Directions for this task: In the material below, find each line with the word "Online" and list it.

Exercise data:
BEGIN
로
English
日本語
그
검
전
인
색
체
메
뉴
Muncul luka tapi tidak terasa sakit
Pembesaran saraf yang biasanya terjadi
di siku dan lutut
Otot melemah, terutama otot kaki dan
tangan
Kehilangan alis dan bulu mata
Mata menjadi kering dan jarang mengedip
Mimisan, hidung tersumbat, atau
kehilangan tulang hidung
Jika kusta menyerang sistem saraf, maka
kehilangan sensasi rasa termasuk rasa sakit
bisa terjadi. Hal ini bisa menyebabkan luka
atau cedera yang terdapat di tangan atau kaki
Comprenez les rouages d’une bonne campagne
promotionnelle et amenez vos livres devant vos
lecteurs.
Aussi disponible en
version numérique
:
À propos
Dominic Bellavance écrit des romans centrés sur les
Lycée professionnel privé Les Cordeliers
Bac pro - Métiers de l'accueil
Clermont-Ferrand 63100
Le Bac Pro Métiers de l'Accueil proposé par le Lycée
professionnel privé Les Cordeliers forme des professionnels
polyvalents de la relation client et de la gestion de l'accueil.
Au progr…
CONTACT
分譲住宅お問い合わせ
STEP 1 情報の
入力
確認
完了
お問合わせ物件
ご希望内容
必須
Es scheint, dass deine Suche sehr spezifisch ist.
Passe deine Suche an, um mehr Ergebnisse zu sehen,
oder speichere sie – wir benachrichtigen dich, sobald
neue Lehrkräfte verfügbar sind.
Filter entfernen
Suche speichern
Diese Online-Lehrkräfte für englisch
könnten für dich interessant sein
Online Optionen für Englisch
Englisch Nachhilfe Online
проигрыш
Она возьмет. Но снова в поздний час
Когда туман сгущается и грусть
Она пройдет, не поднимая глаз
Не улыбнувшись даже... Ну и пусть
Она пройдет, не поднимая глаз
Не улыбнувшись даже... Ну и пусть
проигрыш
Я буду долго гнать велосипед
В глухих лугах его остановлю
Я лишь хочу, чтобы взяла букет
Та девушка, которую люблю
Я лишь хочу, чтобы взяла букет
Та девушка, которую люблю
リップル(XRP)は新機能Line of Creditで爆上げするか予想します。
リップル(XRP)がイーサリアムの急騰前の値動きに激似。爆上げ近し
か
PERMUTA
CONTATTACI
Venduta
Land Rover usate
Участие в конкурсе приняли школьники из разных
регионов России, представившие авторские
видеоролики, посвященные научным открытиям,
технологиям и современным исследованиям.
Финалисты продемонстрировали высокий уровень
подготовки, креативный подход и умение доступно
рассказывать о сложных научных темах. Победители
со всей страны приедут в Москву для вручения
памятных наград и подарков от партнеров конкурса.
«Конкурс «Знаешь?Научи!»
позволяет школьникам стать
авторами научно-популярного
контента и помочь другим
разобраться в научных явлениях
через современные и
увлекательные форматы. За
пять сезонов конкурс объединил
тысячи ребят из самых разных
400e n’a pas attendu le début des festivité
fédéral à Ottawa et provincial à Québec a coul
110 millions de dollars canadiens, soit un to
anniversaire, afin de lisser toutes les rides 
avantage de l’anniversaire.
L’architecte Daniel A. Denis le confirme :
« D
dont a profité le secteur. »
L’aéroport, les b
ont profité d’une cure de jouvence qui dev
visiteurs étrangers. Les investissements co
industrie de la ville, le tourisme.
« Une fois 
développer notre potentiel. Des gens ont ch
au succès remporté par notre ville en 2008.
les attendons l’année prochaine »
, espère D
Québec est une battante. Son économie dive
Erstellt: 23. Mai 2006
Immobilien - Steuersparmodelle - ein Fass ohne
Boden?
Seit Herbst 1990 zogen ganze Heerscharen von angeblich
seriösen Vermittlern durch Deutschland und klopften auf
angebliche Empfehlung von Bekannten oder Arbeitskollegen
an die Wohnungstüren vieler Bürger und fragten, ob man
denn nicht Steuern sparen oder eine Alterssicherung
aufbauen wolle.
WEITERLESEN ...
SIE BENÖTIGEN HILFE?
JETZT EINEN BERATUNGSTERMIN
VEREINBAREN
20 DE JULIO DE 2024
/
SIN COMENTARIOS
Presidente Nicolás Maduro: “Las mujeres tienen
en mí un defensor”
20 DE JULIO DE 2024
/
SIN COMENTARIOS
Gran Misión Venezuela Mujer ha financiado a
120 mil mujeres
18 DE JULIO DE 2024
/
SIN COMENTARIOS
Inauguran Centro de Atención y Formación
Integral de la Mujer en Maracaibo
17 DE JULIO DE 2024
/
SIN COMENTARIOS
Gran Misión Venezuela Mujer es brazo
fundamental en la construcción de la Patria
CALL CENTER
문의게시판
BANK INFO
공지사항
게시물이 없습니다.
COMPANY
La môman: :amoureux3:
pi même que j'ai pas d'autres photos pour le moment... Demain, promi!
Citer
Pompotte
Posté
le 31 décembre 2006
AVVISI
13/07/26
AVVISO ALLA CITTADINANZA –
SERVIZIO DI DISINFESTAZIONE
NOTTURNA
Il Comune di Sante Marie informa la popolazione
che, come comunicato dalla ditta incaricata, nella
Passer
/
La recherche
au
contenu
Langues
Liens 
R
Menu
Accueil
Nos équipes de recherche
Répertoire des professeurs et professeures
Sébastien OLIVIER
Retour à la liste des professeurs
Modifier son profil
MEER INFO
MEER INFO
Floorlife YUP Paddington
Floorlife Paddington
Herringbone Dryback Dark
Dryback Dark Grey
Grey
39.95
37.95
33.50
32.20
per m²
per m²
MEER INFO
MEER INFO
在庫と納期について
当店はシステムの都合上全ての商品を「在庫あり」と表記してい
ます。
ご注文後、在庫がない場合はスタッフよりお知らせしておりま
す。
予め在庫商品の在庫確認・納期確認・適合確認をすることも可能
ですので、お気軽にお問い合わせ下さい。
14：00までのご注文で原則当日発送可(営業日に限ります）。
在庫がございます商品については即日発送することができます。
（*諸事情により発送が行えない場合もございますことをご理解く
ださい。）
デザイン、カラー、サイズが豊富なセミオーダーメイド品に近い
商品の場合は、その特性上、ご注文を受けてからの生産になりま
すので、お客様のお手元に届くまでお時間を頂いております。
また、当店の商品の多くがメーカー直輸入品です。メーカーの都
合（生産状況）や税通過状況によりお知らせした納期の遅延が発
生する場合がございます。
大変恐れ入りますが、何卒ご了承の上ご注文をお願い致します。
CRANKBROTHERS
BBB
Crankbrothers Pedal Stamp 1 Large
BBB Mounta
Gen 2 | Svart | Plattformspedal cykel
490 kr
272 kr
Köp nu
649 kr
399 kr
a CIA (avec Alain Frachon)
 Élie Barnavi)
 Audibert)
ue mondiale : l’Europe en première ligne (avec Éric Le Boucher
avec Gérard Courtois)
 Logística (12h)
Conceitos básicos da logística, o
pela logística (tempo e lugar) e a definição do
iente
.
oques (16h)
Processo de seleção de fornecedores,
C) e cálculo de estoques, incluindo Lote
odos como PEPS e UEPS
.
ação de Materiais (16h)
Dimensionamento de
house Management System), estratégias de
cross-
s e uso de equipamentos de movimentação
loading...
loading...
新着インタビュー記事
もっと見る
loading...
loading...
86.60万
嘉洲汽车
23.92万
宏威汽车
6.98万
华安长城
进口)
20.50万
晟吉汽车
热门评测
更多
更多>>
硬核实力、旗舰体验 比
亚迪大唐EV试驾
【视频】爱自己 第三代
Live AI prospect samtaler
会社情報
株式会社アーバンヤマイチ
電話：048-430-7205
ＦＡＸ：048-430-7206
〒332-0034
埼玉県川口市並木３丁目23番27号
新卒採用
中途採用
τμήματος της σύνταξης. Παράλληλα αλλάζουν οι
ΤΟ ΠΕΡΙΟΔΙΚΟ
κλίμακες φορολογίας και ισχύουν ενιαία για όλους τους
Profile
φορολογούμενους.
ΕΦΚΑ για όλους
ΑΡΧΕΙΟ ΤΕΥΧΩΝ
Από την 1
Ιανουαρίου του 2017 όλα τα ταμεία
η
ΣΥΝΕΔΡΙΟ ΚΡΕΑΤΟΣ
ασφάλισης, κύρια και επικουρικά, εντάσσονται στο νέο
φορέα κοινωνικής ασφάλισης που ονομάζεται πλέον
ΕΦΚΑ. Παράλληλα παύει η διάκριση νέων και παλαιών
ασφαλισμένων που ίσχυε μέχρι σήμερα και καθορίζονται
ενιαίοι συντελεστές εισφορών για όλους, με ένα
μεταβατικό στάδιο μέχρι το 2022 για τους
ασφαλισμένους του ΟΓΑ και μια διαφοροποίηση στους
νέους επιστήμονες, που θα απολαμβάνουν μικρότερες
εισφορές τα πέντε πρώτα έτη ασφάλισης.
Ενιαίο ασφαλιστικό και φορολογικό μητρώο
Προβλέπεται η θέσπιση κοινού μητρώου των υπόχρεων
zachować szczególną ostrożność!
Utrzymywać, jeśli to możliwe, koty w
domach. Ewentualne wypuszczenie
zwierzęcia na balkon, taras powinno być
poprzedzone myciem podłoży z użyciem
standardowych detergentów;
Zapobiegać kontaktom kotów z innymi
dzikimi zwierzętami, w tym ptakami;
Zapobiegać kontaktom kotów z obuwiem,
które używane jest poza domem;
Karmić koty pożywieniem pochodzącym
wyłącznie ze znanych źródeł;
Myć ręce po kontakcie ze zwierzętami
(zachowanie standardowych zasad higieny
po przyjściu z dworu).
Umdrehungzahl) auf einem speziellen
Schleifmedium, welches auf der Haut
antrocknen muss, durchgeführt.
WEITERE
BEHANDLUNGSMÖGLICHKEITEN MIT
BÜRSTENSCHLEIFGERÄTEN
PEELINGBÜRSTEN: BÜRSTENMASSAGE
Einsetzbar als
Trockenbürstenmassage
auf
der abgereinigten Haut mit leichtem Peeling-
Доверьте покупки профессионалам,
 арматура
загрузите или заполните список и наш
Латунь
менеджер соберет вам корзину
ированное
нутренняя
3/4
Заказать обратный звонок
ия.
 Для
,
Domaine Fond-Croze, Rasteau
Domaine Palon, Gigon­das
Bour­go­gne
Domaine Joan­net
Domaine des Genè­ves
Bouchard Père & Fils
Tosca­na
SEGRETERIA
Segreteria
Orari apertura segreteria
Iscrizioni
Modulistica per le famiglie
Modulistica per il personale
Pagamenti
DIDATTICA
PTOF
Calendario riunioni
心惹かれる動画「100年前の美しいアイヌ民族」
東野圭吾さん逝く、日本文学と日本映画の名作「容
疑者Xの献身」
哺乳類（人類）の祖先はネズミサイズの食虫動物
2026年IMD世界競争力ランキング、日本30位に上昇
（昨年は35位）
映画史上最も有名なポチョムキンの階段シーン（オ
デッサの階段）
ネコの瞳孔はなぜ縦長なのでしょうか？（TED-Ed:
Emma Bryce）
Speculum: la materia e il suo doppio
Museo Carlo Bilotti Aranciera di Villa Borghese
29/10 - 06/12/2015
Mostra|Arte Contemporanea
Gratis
END
The completed task:
Diese Online-Lehrkräfte für englisch
Online Optionen für Englisch
Englisch Nachhilfe Online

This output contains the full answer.